(Beginning of GIVEN DATA)
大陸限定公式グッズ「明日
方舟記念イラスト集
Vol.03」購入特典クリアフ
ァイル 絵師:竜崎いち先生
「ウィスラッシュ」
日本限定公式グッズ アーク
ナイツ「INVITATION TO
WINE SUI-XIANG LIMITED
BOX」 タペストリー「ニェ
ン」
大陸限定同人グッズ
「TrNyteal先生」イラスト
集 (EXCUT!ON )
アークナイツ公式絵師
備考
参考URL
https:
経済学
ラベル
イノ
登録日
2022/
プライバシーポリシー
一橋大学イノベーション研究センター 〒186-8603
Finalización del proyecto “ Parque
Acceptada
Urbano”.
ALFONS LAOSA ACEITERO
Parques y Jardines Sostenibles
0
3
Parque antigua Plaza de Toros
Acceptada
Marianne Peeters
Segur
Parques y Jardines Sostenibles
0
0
(End of GIVEN DATA)
(Beginning of GIVEN DATA)
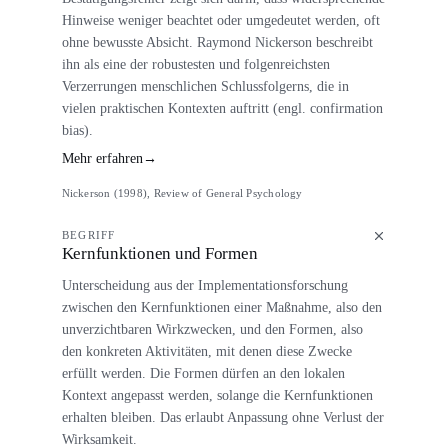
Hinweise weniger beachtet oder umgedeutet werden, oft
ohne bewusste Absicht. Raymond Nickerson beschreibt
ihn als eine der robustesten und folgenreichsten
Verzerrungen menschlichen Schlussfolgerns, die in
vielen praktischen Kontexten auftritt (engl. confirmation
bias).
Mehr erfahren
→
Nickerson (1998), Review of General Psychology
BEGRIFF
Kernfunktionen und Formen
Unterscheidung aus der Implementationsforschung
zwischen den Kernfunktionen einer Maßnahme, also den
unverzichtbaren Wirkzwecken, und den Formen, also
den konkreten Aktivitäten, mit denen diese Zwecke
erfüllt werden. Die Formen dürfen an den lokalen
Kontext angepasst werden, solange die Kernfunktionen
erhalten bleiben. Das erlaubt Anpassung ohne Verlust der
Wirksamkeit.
(End of GIVEN DATA)
**PROBLEM TO SOLVE:**
Each line above with the string "Kernfunktionen" should be reported in full.

**EXPECTED OUTPUT:**
Kernfunktionen und Formen
zwischen den Kernfunktionen einer Maßnahme, also den
Kontext angepasst werden, solange die Kernfunktionen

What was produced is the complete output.